• About this exercise: From the data below, set down exactly the lines between the one holding "Klimaanlage im Preis inklusive" and the one holding "größe: 85 m²", inclusive, and no others.
━━━━━━━━
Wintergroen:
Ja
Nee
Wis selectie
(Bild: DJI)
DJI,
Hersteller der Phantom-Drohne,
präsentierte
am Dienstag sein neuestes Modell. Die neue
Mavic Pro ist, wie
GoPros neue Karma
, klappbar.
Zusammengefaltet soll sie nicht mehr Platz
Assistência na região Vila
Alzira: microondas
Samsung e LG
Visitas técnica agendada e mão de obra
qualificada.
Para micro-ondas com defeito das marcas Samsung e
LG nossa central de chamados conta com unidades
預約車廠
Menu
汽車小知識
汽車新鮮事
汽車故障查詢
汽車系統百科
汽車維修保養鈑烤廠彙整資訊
━━━━━━━━
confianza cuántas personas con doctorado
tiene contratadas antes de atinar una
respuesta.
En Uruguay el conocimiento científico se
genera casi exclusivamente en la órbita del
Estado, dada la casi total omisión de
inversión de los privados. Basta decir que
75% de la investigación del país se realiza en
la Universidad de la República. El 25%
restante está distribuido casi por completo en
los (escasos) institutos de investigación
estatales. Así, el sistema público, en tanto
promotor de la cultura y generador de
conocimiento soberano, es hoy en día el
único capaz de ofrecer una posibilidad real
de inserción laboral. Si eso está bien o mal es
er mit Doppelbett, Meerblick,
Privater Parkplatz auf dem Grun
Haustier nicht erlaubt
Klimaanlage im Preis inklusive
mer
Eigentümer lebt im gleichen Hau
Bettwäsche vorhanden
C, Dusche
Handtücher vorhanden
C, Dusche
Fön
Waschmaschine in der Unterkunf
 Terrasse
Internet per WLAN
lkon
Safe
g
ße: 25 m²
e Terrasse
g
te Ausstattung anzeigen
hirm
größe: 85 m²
━━━━━━━━
• Exercise output:
Klimaanlage im Preis inklusive
mer
Eigentümer lebt im gleichen Hau
Bettwäsche vorhanden
C, Dusche
Handtücher vorhanden
C, Dusche
Fön
Waschmaschine in der Unterkunf
 Terrasse
Internet per WLAN
lkon
Safe
g
ße: 25 m²
e Terrasse
g
te Ausstattung anzeigen
hirm
größe: 85 m²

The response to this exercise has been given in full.